Hair

Hair

The ’Dos and Don’ts

By

Illustration by Christi Rochin.

When I took a job teaching English at a middle school in Japan, I knew that I would have to hide certain things about myself. I have tattoos, including one just below my right wrist. It’s my most cynical piece, which reflects my attitude throughout my youth in the public schools of California. Whenever I raise my right hand, even while wearing cuffs, you can plainly read the word, “Why?” written in black cursive script.

I remember being tossed out of class a few times in middle school, usually because of my asking that very question. Despite this, I got mostly As, and teachers even liked me, somehow. But seeing me, you wouldn’t have expected that. I didn’t have any tattoos then—instead, I had my hair.

It was as different from anyone else’s as it could possibly get. I had a rat tail—a relic of a bygone era when I idolized my Japanese karate teacher—but shaved the sides short. To top it off, a mop of Manic Panic locks that nearly no adults ever approved of.

My mother always said that it was a good way to rebel: “Hair grows back.”

I never really fit in, and the hair expressed that. I was a quiet introvert, but marked myself on purpose, as I didn’t want anyone to think they knew me from afar or what was going on in my head. Green, blue, deep red, and sometimes a purple when the dye didn’t take … or, when washing my hair, a mixed rainbow mess. I was as complicated as the border around my face.

I came to Japan with something less shocking. I was ahead of the curve on hipster haircuts, modifying the standard Mohawk of my 20s into something that better suited the natural swoop of my hair. At my placement school, the kids, teachers, and the errant parent alike would comment on how cool my haircut was.

It was then that I started noticing their hair. The teachers all seemed to ascribe to a rather short list of possibilities. But there was something even more off about the kids, who looked like they had to choose from five different pictures clipped out of a military guidebook. I brushed it off as just another cultural difference; after all, the kids wore uniforms to school every day. This was Japan, and not my problem to fix.

I didn’t worry about it until I got my first haircut here. I found a barber who spoke English and had him give me the same cut I had when I got off the plane. It was fresh, short, and felt good. I relished in shedding the shag that developed in the months since my last trim.

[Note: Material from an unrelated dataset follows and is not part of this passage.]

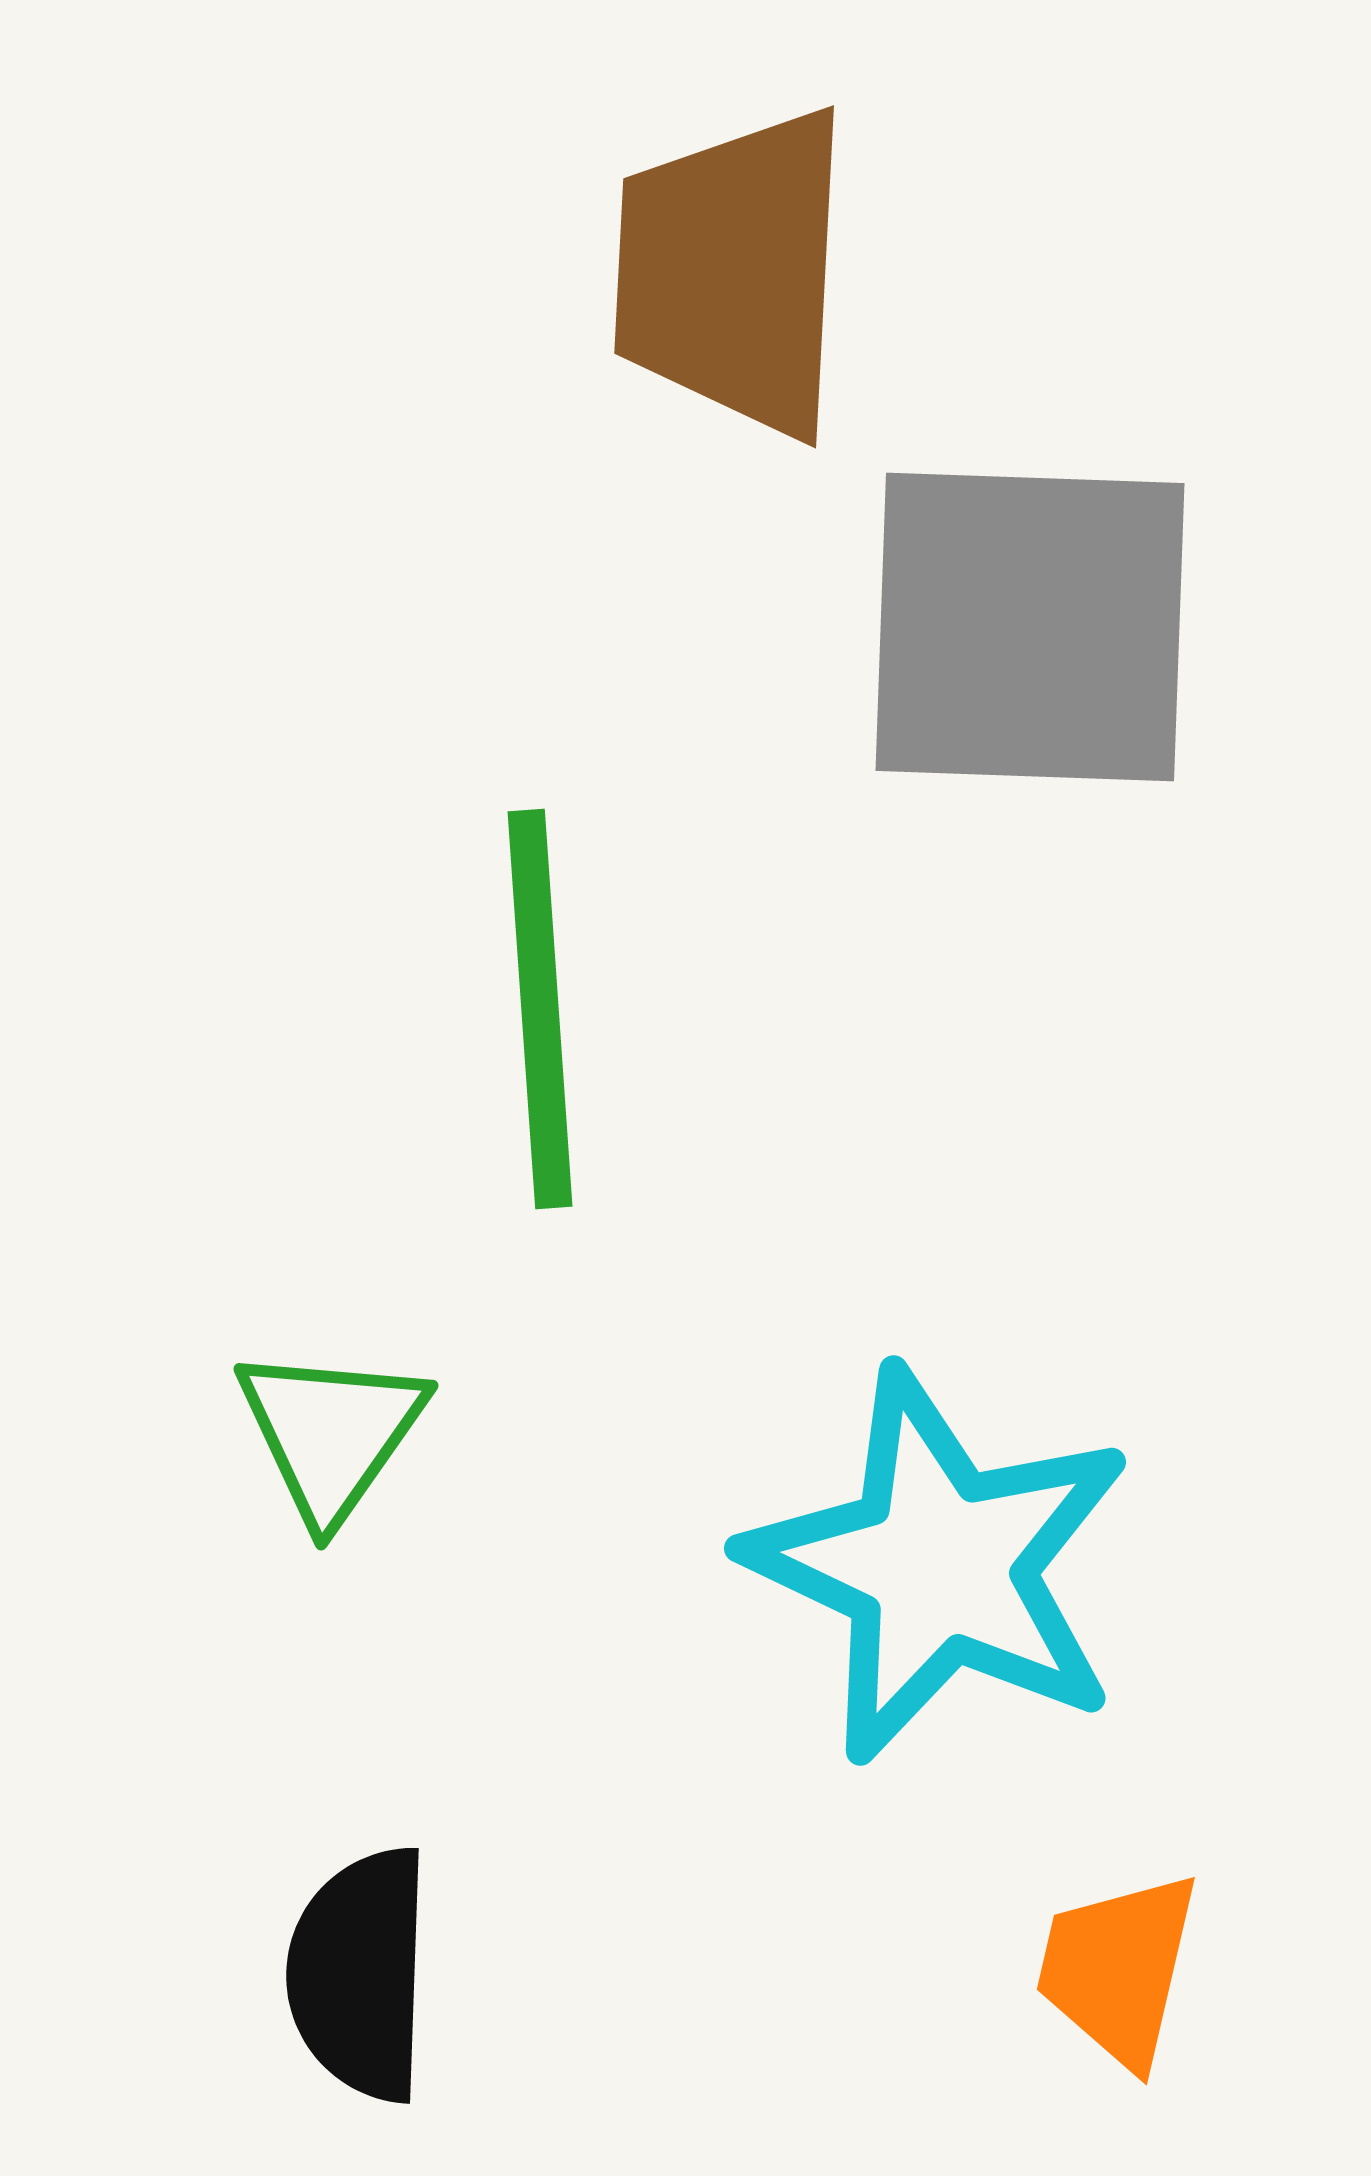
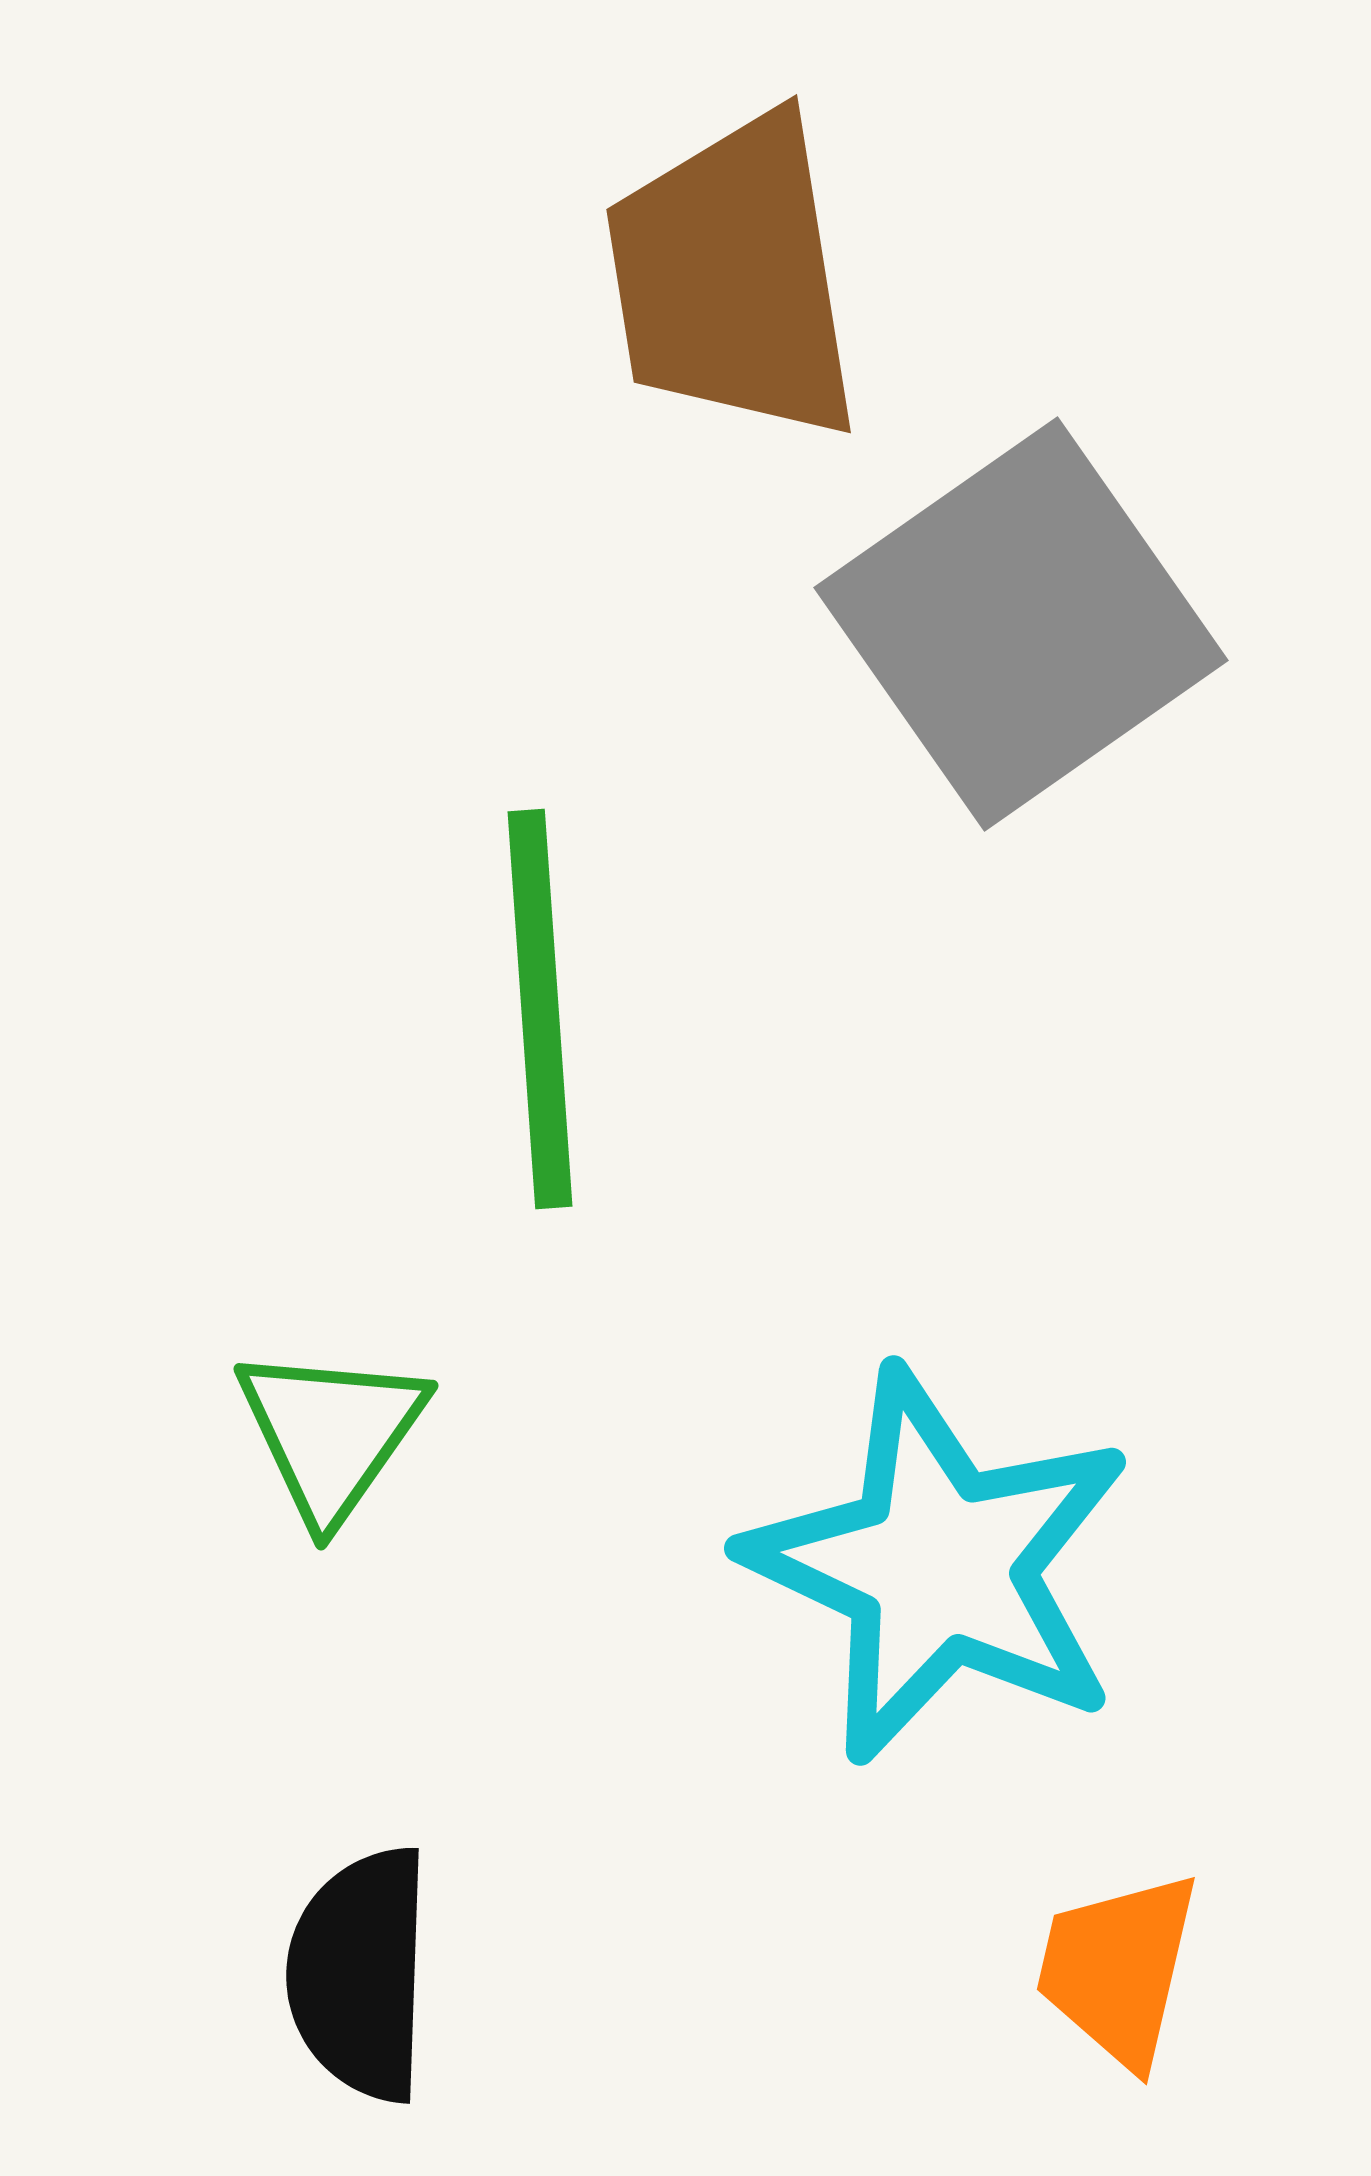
brown trapezoid: moved 6 px down; rotated 12 degrees counterclockwise
gray square: moved 9 px left, 3 px up; rotated 37 degrees counterclockwise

At least I did, until my board of education representative cornered me after a meeting. Everyone else had filed out the door, but he put his hand on my chest and pressured me back into the room. He said a few words in English, then proceeded to chew me out in Japanese. It was the hair, I gathered. He was usually so nice. Apparently, he forgot what I looked like at orientation. I seethed for days.

I felt like that middle-schooler again, raising his hand, wondering “why” he did his job and worked as hard as he could. I rode my bike to school in 35-degree weather, through typhoons when necessary. There was no commendation for good work or overtime, but a haircut somehow earned me this little tirade.

At the start of the second semester, there was a gathering in the gym from which the kids lined up to file out as they always did. Only this time, the teachers formed up on either side of the procession, stopping the students to check their hair. They made the girls lean forward to see where their bangs fell. If, when the girl stood up, her hair didn’t naturally fall out of her line of sight, she was shepherded to the side. The boys got the same. Too long around the neck, the sideburns, the fringe in the front? Get to the side. I watched as the entire second-year class was vetted, being given the “you need to do better to represent the school” speech. The children were made to sign a paper saying they’d get it fixed, and then let go.

There, but for the grace of being born in another country, went I.

I worry about them a lot, the introverts among them. The mosh pit of shaggy students naturally featured some of my favorites: kids who never wanted to be noticed in class, the ones who sat with a book while the others ran around. I wish I could tell them what it’s like in other countries where a piercing or a tattoo doesn’t preclude you from polite society. Where your haircut doesn’t matter as much as what you do, and who you are.

For now, I’ll just keep cutting my own, until someone can answer my question.